3) Sanitasi Lingkungan dan Kesehatan

Kesehatan masyarakat sangat dipengaruhi lingkungan, pelayanan kesehatan, perilaku, keturunan. Lingkungan yang tidak sehat atau sanitasinya tidak terjaga dapat menimbulkan masalah kesehatan. Begitu pula dengan pelayanan kesehatan yang minim atau sulit dijangkau dapat menularkan penyakitnya pada yang lain. Perilaku hidup yang tidak sehat seperti membuang sampah sembaranag, tidak mencuci tangan sebelum atau sesudah makan, buang air besar atau kecil dimana saja, mencuci atau mandi dengan air yang kotor merupakan perilaku yang dapat mengundang berjangkitnya berbagai jenis penyakit. Kesehatan masyarakat juga dipengaruhi oleh faktor keturunan karena sebagian dari penyakit diturunkan dari orang tuanya (Kasnodiharjo, 2013).
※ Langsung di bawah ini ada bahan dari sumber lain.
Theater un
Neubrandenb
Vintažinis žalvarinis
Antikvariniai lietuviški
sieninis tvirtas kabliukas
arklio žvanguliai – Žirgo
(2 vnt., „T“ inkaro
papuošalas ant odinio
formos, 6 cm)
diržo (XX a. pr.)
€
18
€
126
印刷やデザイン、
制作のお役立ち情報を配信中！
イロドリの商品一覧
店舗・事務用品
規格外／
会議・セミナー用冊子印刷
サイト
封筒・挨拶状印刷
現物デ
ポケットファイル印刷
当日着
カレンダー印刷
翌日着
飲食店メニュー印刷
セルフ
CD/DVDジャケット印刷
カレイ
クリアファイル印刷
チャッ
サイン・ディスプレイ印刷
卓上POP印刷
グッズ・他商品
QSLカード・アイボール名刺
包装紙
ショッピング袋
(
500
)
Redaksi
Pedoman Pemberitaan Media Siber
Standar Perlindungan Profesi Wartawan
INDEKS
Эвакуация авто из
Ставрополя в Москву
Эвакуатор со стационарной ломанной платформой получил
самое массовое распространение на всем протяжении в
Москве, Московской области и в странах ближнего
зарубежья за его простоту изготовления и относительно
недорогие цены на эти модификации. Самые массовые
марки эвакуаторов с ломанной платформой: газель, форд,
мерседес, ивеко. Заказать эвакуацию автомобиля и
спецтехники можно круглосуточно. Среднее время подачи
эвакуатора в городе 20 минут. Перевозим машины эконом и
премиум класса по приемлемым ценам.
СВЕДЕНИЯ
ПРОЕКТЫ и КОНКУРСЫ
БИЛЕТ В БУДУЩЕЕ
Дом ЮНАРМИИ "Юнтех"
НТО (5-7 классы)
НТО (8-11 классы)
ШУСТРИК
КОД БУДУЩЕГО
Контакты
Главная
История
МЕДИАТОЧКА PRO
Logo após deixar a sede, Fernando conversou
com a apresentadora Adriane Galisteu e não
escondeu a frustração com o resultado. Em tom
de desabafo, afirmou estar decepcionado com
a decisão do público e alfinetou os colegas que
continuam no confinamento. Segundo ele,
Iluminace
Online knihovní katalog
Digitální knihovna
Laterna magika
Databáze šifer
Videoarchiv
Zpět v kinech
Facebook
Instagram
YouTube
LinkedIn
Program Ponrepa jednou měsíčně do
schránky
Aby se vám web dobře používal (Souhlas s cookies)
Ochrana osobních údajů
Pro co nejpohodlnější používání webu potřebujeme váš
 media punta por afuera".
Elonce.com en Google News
Lingkungan dapat berperan menjadi penyebab langsung, sebagai faktor yang berpengaruh dalam menunjang terjangkitnya penyakit, sebagai medium transmisi penyakit dan sebagai faktor yang mempengaruhi perjalan penyakit. Udara yang tercemar secara langsung dapat mengganggu sistem pernapasan, air minum yang tidak bersih secara langsung dapat membuat sakit perut dan lain-lain. Udara yang lembab dapat berpengaruh dalam menunjang terjangkitnya penyakit yang disebabkan oleh bakteri atau virus.
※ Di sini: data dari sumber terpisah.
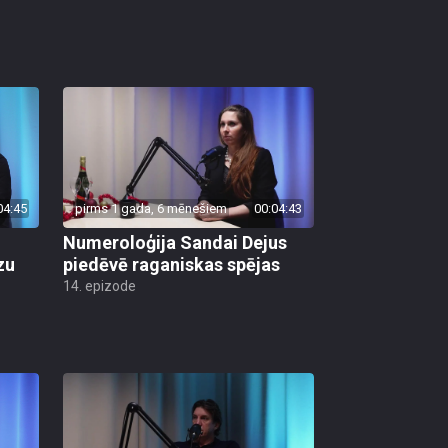
04:45
pirms 1 gada, 6 mēnešiem
00:04:43
Numeroloģija Sandai Dejus
zu
piedēvē raganiskas spējas
14. epizode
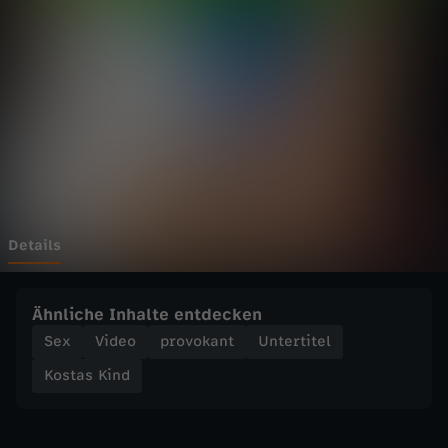
i
n
d
-
2
L
Details
ü
Ähnliche Inhalte entdecken
g
Sex
Video
provokant
Untertitel
Kostas Kind
e
n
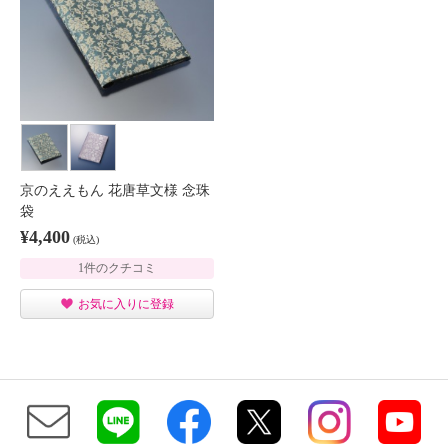
京のええもん 花唐草文様 念珠
袋
¥4,400
(税込)
1件のクチコミ
お気に入りに登録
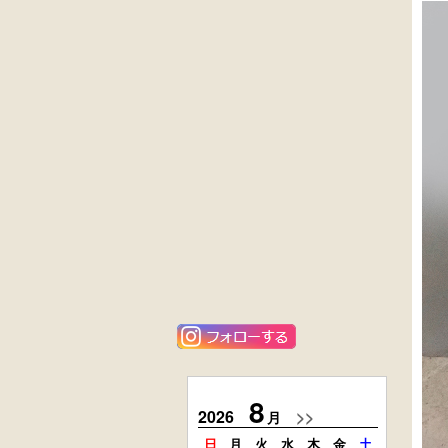
外国製
英国製アンティ
収納箱
ーク
楢材
キャビネット
大4段
楢材
クサビ止メ
大4段
時代本棚
クサビ止メ
時代本棚
アンティーク
花梨材
角ちゃぶ台
貝象ガン入
小引出し箱
8
2026
>>
2026
月
日
月
火
水
木
金
土
日
月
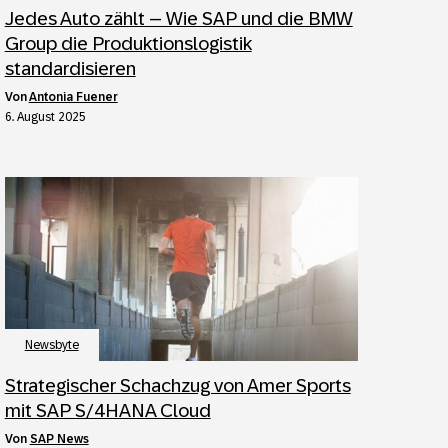
Jedes Auto zählt – Wie SAP und die BMW
Group die Produktionslogistik
standardisieren
von
Antonia Fuener
6. August 2025
Newsbyte
Strategischer Schachzug von Amer Sports
mit SAP S/4HANA Cloud
von
SAP News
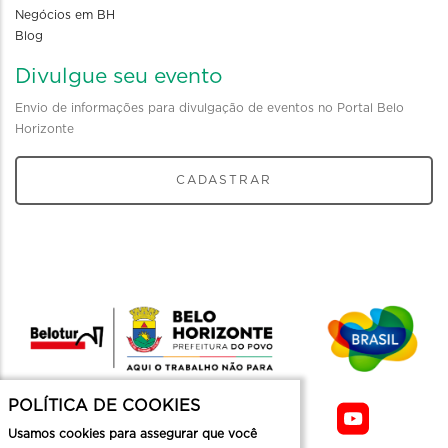
Negócios em BH
Blog
Divulgue seu evento
Envio de informações para divulgação de eventos no Portal Belo
Horizonte
CADASTRAR
POLÍTICA DE COOKIES
Usamos cookies para assegurar que você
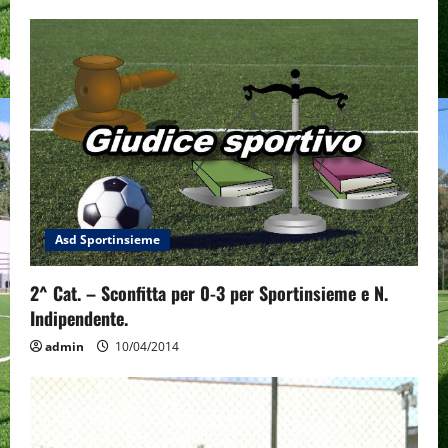
Asd Sportinsieme
2^ Cat. – Sconfitta per 0-3 per Sportinsieme e N.
Indipendente.
admin
10/04/2014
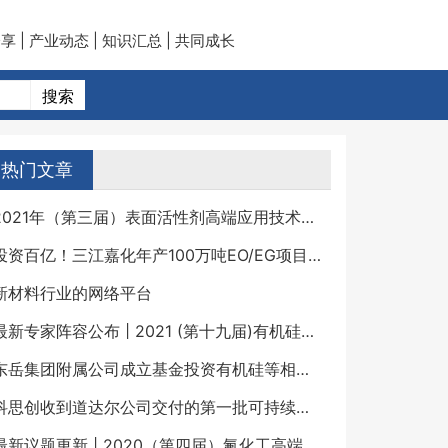
享 | 产业动态 | 知识汇总 | 共同成长
热门文章
2021年（第三届）表面活性剂高端应用技术研讨会
投资百亿！三江嘉化年产100万吨EO/EG项目迎来重大建设节点！
新材料行业的网络平台
最新专家阵容公布 | 2021 (第十九届)有机硅精细化学品技术交流会
东岳集团附属公司成立基金投资有机硅等相关行业
科思创收到道达尔公司交付的第一批可持续苯产品
最新议题更新 | 2020（第四届）氟化工高端发展论坛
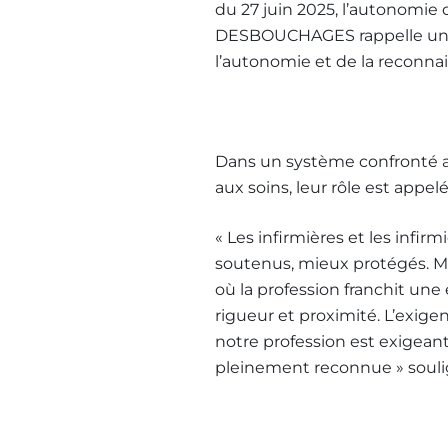
du 27 juin 2025, l’autonomie 
DESBOUCHAGES rappelle un pri
l’autonomie et de la reconna
Dans un système confronté au
aux soins, leur rôle est appel
« Les infirmières et les infi
soutenus, mieux protégés. Mai
où la profession franchit une 
rigueur et proximité. L’exigen
notre profession est exigeante
pleinement reconnue » soul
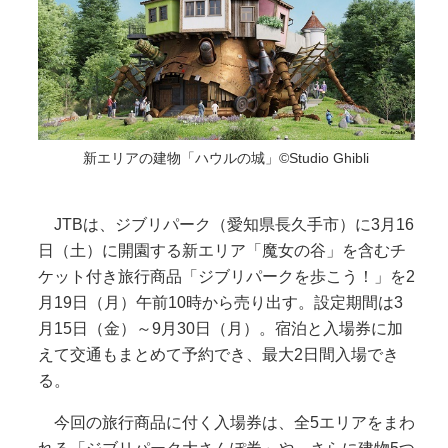
新エリアの建物「ハウルの城」©Studio Ghibli
JTBは、ジブリパーク（愛知県長久手市）に3月16
日（土）に開園する新エリア「魔女の谷」を含むチ
ケット付き旅行商品「ジブリパークを歩こう！」を2
月19日（月）午前10時から売り出す。設定期間は3
月15日（金）～9月30日（月）。宿泊と入場券に加
えて交通もまとめて予約でき、最大2日間入場でき
る。
今回の旅行商品に付く入場券は、全5エリアをまわ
Rumah yang tidak memenuhi syarat kesehatan akan terkait erat dengan penyakit berbasis lingkungan, dimana kecenderungannya semakin meningkat akhir-akhir ini. Penyakit-penyakit berbasis lingkungan masih merupakan penyebab utama kematian di Indonesia .
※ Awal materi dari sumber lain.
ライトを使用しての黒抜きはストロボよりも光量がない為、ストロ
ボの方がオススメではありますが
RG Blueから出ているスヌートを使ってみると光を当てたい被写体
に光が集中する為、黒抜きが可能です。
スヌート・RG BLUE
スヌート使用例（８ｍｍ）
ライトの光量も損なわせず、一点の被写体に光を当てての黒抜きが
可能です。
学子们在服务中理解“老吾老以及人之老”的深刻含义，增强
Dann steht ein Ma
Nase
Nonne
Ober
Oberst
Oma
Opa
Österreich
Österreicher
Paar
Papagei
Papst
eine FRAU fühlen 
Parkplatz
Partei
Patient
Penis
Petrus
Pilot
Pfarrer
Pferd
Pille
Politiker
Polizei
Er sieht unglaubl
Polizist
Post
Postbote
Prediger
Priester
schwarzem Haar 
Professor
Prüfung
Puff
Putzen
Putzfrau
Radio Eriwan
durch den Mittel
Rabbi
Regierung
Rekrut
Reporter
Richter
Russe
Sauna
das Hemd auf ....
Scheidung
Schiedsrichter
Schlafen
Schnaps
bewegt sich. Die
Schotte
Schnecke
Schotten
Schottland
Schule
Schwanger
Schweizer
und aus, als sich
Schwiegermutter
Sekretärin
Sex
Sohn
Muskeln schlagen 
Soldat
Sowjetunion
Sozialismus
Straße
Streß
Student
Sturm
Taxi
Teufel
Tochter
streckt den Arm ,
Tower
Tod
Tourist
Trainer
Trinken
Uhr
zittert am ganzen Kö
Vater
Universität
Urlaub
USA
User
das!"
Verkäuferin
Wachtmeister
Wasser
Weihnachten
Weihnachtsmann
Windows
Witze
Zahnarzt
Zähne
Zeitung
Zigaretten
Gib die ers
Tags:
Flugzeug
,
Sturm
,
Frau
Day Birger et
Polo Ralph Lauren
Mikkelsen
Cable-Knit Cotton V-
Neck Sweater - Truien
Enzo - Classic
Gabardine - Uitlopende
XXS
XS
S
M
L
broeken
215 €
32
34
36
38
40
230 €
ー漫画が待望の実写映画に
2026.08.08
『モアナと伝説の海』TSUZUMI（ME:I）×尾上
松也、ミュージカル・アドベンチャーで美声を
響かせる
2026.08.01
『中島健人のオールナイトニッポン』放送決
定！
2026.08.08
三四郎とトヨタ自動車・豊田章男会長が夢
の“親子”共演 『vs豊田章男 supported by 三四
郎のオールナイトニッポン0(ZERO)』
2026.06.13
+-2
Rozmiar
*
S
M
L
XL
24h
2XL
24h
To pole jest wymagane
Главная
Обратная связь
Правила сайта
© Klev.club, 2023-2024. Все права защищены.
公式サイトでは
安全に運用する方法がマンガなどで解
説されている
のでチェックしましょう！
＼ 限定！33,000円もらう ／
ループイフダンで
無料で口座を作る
Human Papilloma Virus dapat terjadi di lingkungan yang tidak bersih, sehingga lingkungan berpengaruh sangat besar terhadap kesehatan manusia karena berbagai faktor penyebab penyakit dipengaruhi oleh lingkungan. Sanitasi lingkungan merupakan faktor penting yang harus diperhatikan terutama sarana air bersih (Kasnodiharjo, 2013).